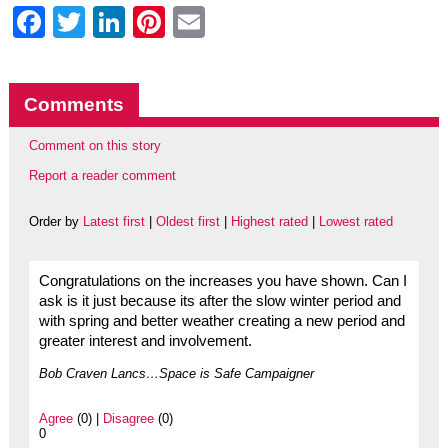
Facebook
Twitter
LinkedIn
Pinterest
Email
Comments
Comment on this story
Report a reader comment
Order by
Latest first
|
Oldest first
|
Highest rated
|
Lowest rated
Congratulations on the increases you have shown. Can I
ask is it just because its after the slow winter period and
with spring and better weather creating a new period and
greater interest and involvement.
Bob Craven Lancs…Space is Safe Campaigner
Agree
(0) |
Disagree
(0)
0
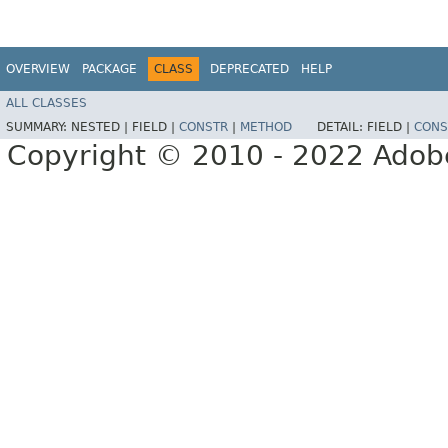
OVERVIEW
PACKAGE
CLASS
DEPRECATED
HELP
ALL CLASSES
SUMMARY:
NESTED |
FIELD |
CONSTR
|
METHOD
DETAIL:
FIELD |
CONS
Copyright © 2010 - 2022 Adobe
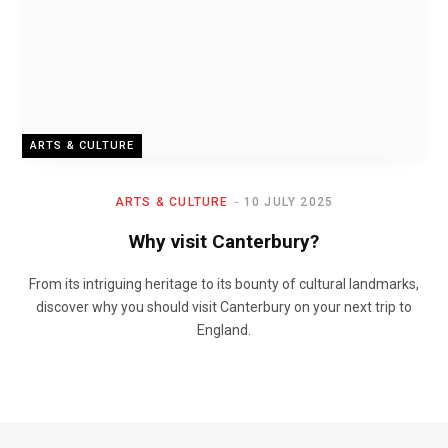
ARTS & CULTURE
ARTS & CULTURE
10 JULY 2025
Why visit Canterbury?
From its intriguing heritage to its bounty of cultural landmarks,
discover why you should visit Canterbury on your next trip to
England.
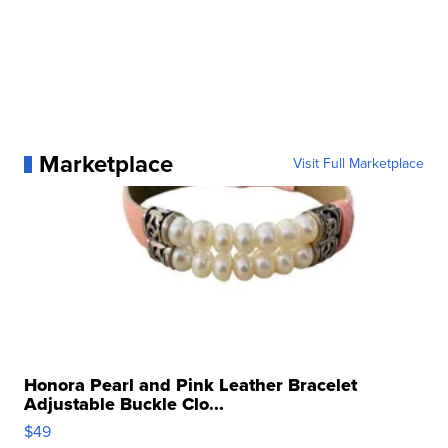
Marketplace
Visit Full Marketplace
Honora Pearl and Pink Leather Bracelet
Adjustable Buckle Clo...
$49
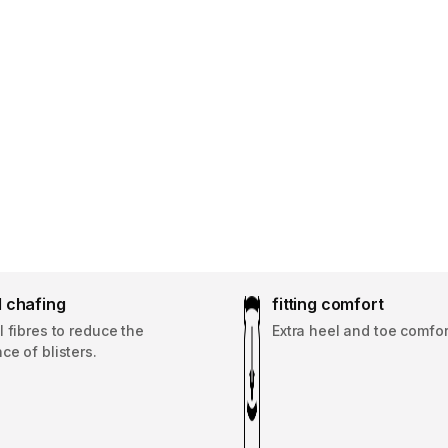
 chafing
fitting comfort
 fibres to reduce the
Extra heel and toe comfor
e of blisters.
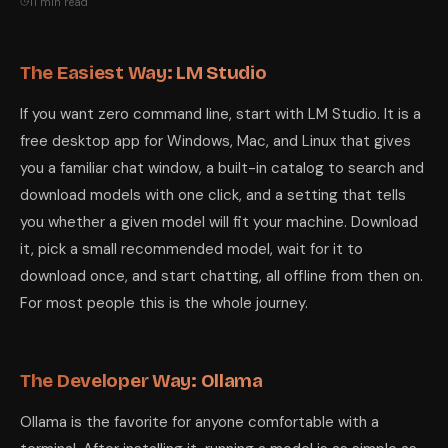
11 min read
The Easiest Way: LM Studio
If you want zero command line, start with LM Studio. It is a
free desktop app for Windows, Mac, and Linux that gives
you a familiar chat window, a built-in catalog to search and
download models with one click, and a setting that tells
you whether a given model will fit your machine. Download
it, pick a small recommended model, wait for it to
download once, and start chatting, all offline from then on.
For most people this is the whole journey.
The Developer Way: Ollama
Ollama is the favorite for anyone comfortable with a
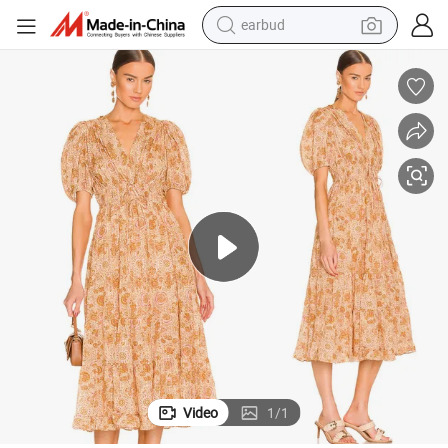
man watch
lothes Lantern Sleeve Women Floral Dress
Factory China OEM Top Quality New Design Hot Selling Ladies Elegant C
tshirt
human hair wig
powder
wheel loader
living room sofa
electric bike
earbud
Video
1
/
1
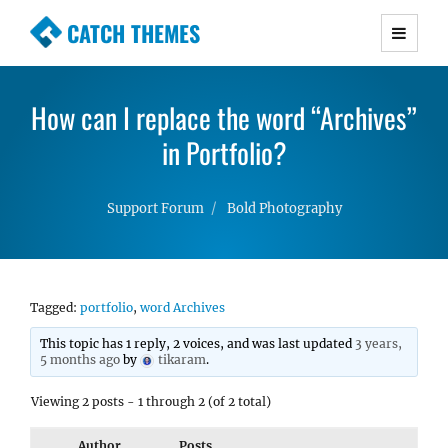
CATCH THEMES
Premium Responsive WordPress Themes with
advanced functionality and awesome support.
How can I replace the word “Archives”
Simple, Clean and Lightweight Responsive
WordPress Themes
in Portfolio?
Support Forum
Bold Photography
Tagged:
portfolio
,
word Archives
This topic has 1 reply, 2 voices, and was last updated
3 years,
5 months ago
by
tikaram
.
Viewing 2 posts - 1 through 2 (of 2 total)
Author
Posts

Exercise details => Nothing but an exact repeat of the records, pictures excluded, belongs in the answer.

Finished exercise =>
Facebook
Twitter
LinkedIn
Pinterest
Email
Comments
Comment on this story
Report a reader comment
Order by
Latest first
|
Oldest first
|
Highest rated
|
Lowest rated
Congratulations on the increases you have shown. Can I
ask is it just because its after the slow winter period and
with spring and better weather creating a new period and
greater interest and involvement.
Bob Craven Lancs…Space is Safe Campaigner
Agree
(0) |
Disagree
(0)
0
OVERVIEW
PACKAGE
CLASS
DEPRECATED
HELP
ALL CLASSES
SUMMARY:
NESTED |
FIELD |
CONSTR
|
METHOD
DETAIL:
FIELD |
CONS
Copyright © 2010 - 2022 Adobe
ARTS & CULTURE
ARTS & CULTURE
10 JULY 2025
Why visit Canterbury?
From its intriguing heritage to its bounty of cultural landmarks,
discover why you should visit Canterbury on your next trip to
England.
Marketplace
Visit Full Marketplace
Honora Pearl and Pink Leather Bracelet
Adjustable Buckle Clo...
$49
 chafing
fitting comfort
 fibres to reduce the
Extra heel and toe comfor
e of blisters.
11 min read
The Easiest Way: LM Studio
If you want zero command line, start with LM Studio. It is a
free desktop app for Windows, Mac, and Linux that gives
you a familiar chat window, a built-in catalog to search and
download models with one click, and a setting that tells
you whether a given model will fit your machine. Download
it, pick a small recommended model, wait for it to
download once, and start chatting, all offline from then on.
For most people this is the whole journey.
The Developer Way: Ollama
Ollama is the favorite for anyone comfortable with a
man watch
lothes Lantern Sleeve Women Floral Dress
Factory China OEM Top Quality New Design Hot Selling Ladies Elegant C
tshirt
human hair wig
powder
wheel loader
living room sofa
electric bike
earbud
Video
1
/
1
CATCH THEMES
Premium Responsive WordPress Themes with
advanced functionality and awesome support.
How can I replace the word “Archives”
Simple, Clean and Lightweight Responsive
WordPress Themes
in Portfolio?
Support Forum
Bold Photography
Tagged:
portfolio
,
word Archives
This topic has 1 reply, 2 voices, and was last updated
3 years,
5 months ago
by
tikaram
.
Viewing 2 posts - 1 through 2 (of 2 total)
Author
Posts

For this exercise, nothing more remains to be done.